What is required:
Which lines of the entries contain the string "webových"? Copy each of them.

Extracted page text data
● ● ●
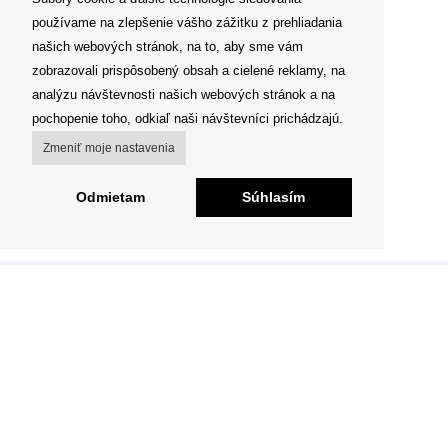
používame na zlepšenie vášho zážitku z prehliadania
našich webových stránok, na to, aby sme vám
zobrazovali prispôsobený obsah a cielené reklamy, na
analýzu návštevnosti našich webových stránok a na
pochopenie toho, odkiaľ naši návštevníci prichádzajú.
Zmeniť moje nastavenia
Odmietam
Súhlasím
Copyright © Voltaik.cz Všetky práva vyhradené.
GDPR
,
Obchodné podmienky
,
Reklamačný poriadok
,
Odstúpenie od zmluvy
Česká značka výkonných elektrických kolobežiek do
mesta a na vidiek.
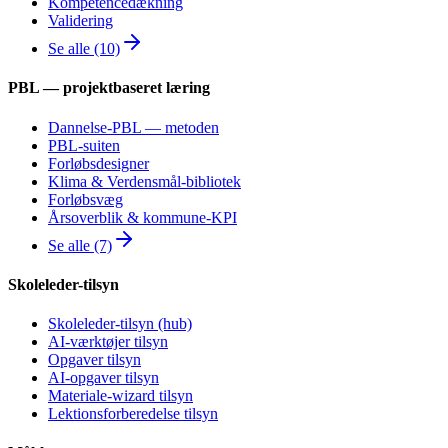
Kompetencedækning
Validering
Se alle (10)
PBL — projektbaseret læring
Dannelse-PBL — metoden
PBL-suiten
Forløbsdesigner
Klima & Verdensmål-bibliotek
Forløbsvæg
Årsoverblik & kommune-KPI
Se alle (7)
Skoleleder-tilsyn
Skoleleder-tilsyn (hub)
AI-værktøjer tilsyn
Opgaver tilsyn
AI-opgaver tilsyn
Materiale-wizard tilsyn
Lektionsforberedelse tilsyn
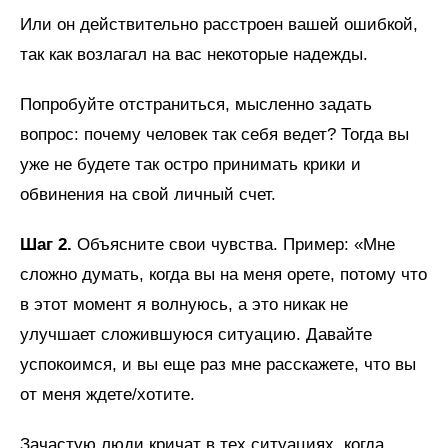
Или он действительно расстроен вашей ошибкой,
так как возлагал на вас некоторые надежды.
Попробуйте отстраниться, мысленно задать
вопрос: почему человек так себя ведет? Тогда вы
уже не будете так остро принимать крики и
обвинения на свой личный счет.
Шаг 2.
Объясните свои чувства. Пример: «Мне
сложно думать, когда вы на меня орете, потому что
в этот момент я волнуюсь, а это никак не
улучшает сложившуюся ситуацию. Давайте
успокоимся, и вы еще раз мне расскажете, что вы
от меня ждете/хотите.
Зачастую люди кричат в тех ситуациях, когда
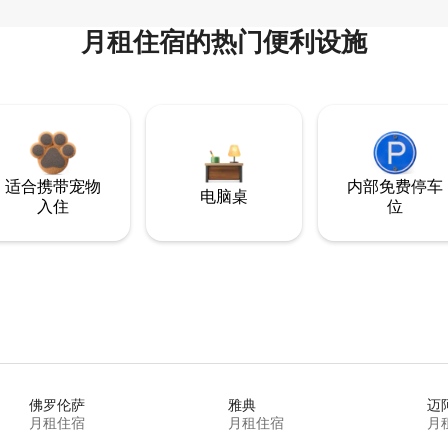
月租住宿的热门便利设施
适合携带宠物
内部免费停车
电脑桌
入住
位
佛罗伦萨
雅典
迈
月租住宿
月租住宿
月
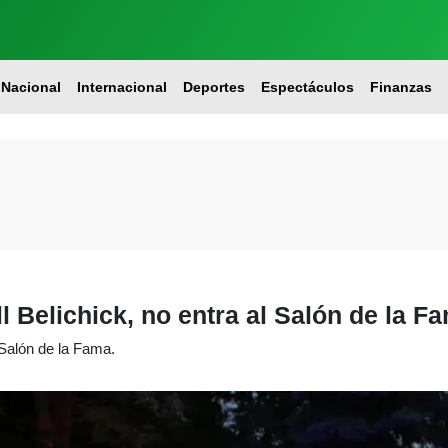
Nacional
Internacional
Deportes
Espectáculos
Finanzas
l Belichick, no entra al Salón de la F
 Salón de la Fama.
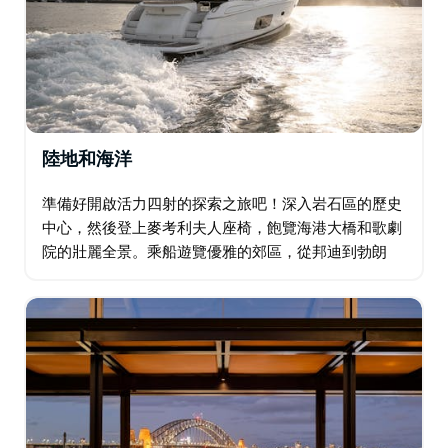
陸地和海洋
準備好開啟活力四射的探索之旅吧！深入岩石區的歷史
中心，然後登上麥考利夫人座椅，飽覽海港大橋和歌劇
院的壯麗全景。乘船遊覽優雅的郊區，從邦迪到勃朗
特，沿著著名的海岸線漫步，沉浸於澳式海灘文化，在
水邊享用清涼的早茶。 下午，登上57英尺長的遊艇…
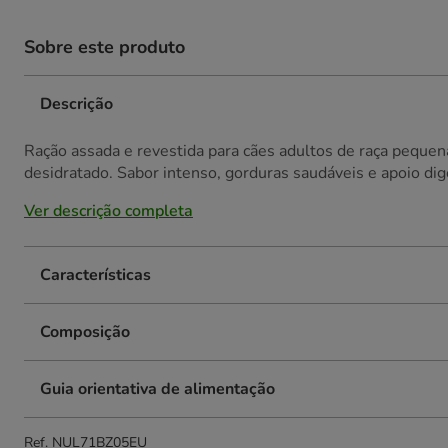
Sobre este produto
Descrição
Ração assada e revestida para cães adultos de raça pequen
desidratado. Sabor intenso, gorduras saudáveis e apoio dige
Ver descrição completa
Características
Composição
Guia orientativa de alimentação
Ref.
NUL71BZ05EU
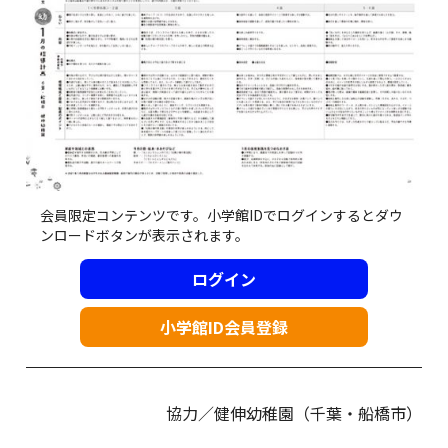
会員限定コンテンツです。小学館IDでログインするとダウ
ンロードボタンが表示されます。
ログイン
小学館ID会員登録
協力／健伸幼稚園（千葉・船橋市）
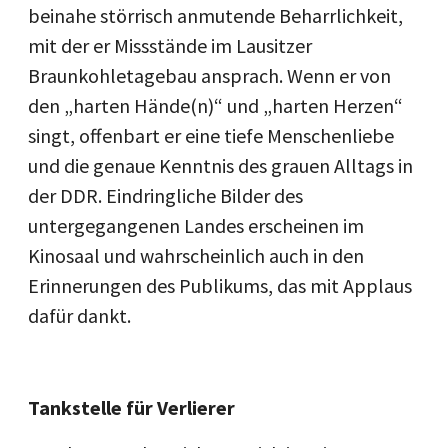
beinahe störrisch anmutende Beharrlichkeit,
mit der er Missstände im Lausitzer
Braunkohletagebau ansprach. Wenn er von
den „harten Hände(n)“ und „harten Herzen“
singt, offenbart er eine tiefe Menschenliebe
und die genaue Kenntnis des grauen Alltags in
der DDR. Eindringliche Bilder des
untergegangenen Landes erscheinen im
Kinosaal und wahrscheinlich auch in den
Erinnerungen des Publikums, das mit Applaus
dafür dankt.
Tankstelle für Verlierer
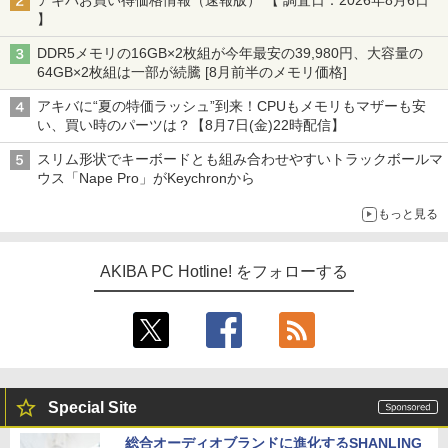
アキバお買い得価格情報（速報版） 【 調査日：2026年8月6日
】
DDR5メモリの16GB×2枚組が今年最安の39,980円、大容量の
64GB×2枚組は一部が続騰 [8月前半のメモリ価格]
アキバに“夏の特価ラッシュ”到来！CPUもメモリもマザーも安
い、買い時のパーツは？【8月7日(金)22時配信】
スリム形状でキーボードとも組み合わせやすいトラックボールマ
ウス「Nape Pro」がKeychronから
もっと見る
AKIBA PC Hotline! をフォローする
Special Site
総合オーディオブランドに進化するSHANLING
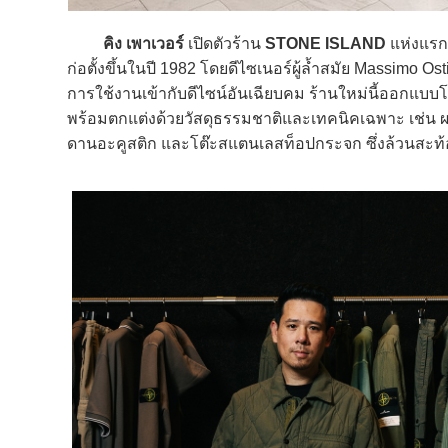
คิง เพาเวอร์
เปิดตัวร้าน
STONE ISLAND
แห่งแรกใ
ก่อตั้งขึ้นในปี 1982 โดยดีไซเนอร์ผู้ล้ำสมัย Massimo
การใช้งานเข้ากับดีไซน์อันเฉียบคม ร้านใหม่นี้ออกแบ
พร้อมตกแต่งด้วยวัสดุธรรมชาติและเทคนิคเฉพาะ เช่น ผน
ดานอะคูสติก และโต๊ะสแตนเลสท็อปกระจก ซึ่งล้วนสะท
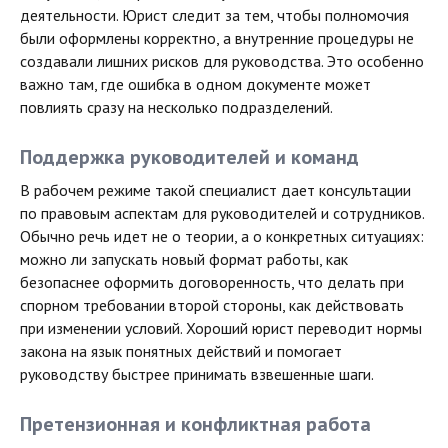
деятельности. Юрист следит за тем, чтобы полномочия
были оформлены корректно, а внутренние процедуры не
создавали лишних рисков для руководства. Это особенно
важно там, где ошибка в одном документе может
повлиять сразу на несколько подразделений.
Поддержка руководителей и команд
В рабочем режиме такой специалист дает консультации
по правовым аспектам для руководителей и сотрудников.
Обычно речь идет не о теории, а о конкретных ситуациях:
можно ли запускать новый формат работы, как
безопаснее оформить договоренность, что делать при
спорном требовании второй стороны, как действовать
при изменении условий. Хороший юрист переводит нормы
закона на язык понятных действий и помогает
руководству быстрее принимать взвешенные шаги.
Претензионная и конфликтная работа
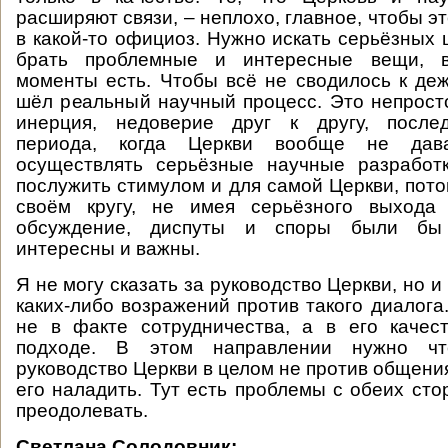
расширяют связи, – неплохо, главное, чтобы э
в какой-то официоз. Нужно искать серьёзных 
брать проблемные и интересные вещи, в
моменты есть. Чтобы всё не сводилось к д
шёл реальный научный процесс. Это непросто
инерция, недоверие друг к другу, послед
периода, когда Церкви вообще не дав
осуществлять серьёзные научные разработ
послужить стимулом и для самой Церкви, пото
своём кругу, не имея серьёзного выхода
обсуждение, диспуты и споры были бы
интересны и важны.
Я не могу сказать за руководство Церкви, но и
каких-либо возражений против такого диалога
не в факте сотрудничества, а в его качес
подходе. В этом направлении нужно чт
руководство Церкви в целом не против общения,
его наладить. Тут есть проблемы с обеих сто
преодолевать.
Светлана Солодовник:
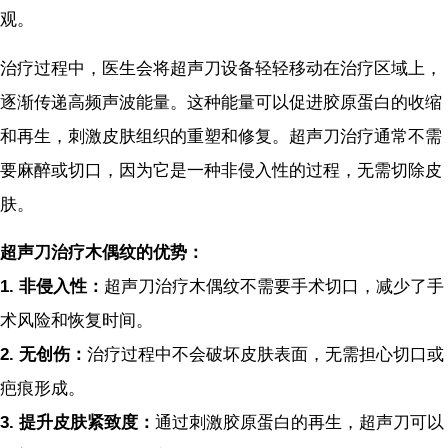
观。
治疗过程中，医生会将超声刀设备轻轻移动在治疗区域上，
逐渐传递高频声波能量。这种能量可以促进胶原蛋白的收缩
和再生，刺激皮肤组织的重塑和修复。超声刀治疗通常不需
要麻醉或切口，因为它是一种非侵入性的过程，无需切除皮
肤。
超声刀治疗木偶纹的优势：
1.
非侵入性：
超声刀治疗木偶纹不需要手术切口，减少了手
术风险和恢复时间。
2.
无创伤：
治疗过程中不会破坏皮肤表面，无需担心切口或
疤痕形成。
3.
提升皮肤紧致度：
通过刺激胶原蛋白的再生，超声刀可以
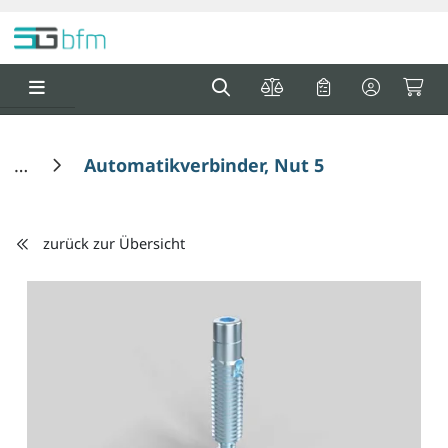
Springe zu Hauptinhalt
Springe zum Header
Springe zum F
0
0
Automatikverbinder, Nut 5
zurück zur Übersicht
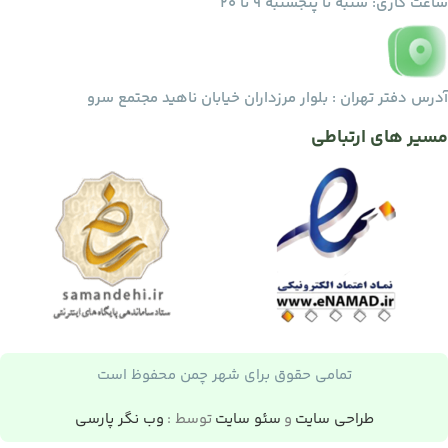
ساعت کاری: شنبه تا پنجشنبه ۹ تا ۲۰
آدرس دفتر تهران : بلوار مرزداران خیابان ناهید مجتمع سرو
مسیر های ارتباطی
تمامی حقوق برای شهر چمن محفوظ است
طراحی سایت
و
سئو سایت
توسط :
وب نگر پارسی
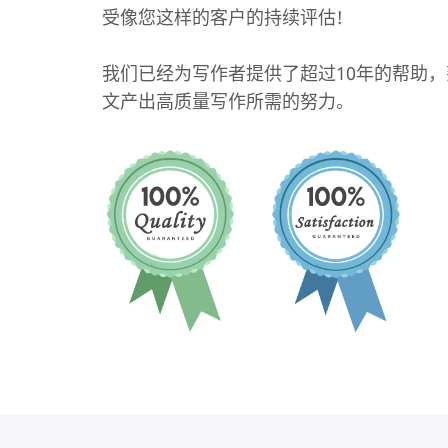
受像您这样的客户的持续评估!
我们已经为写作者提供了超过10年的帮助
文产出高质量写作所需的努力。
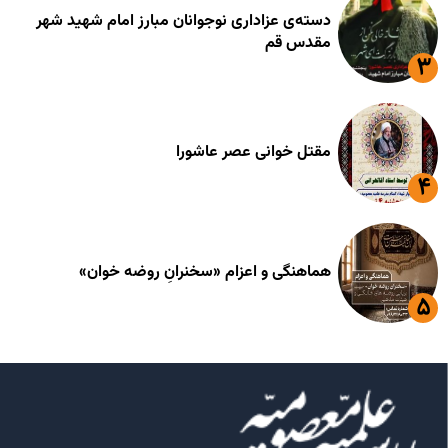
دسته‌ی عزاداری نوجوانان مبارز امام شهید شهر
مقدس قم
مقتل خوانی عصر عاشورا
هماهنگی و اعزام «سخنرانِ روضه خوان»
● ● ●
Answer below:
našich webových stránok, na to, aby sme vám
analýzu návštevnosti našich webových stránok a na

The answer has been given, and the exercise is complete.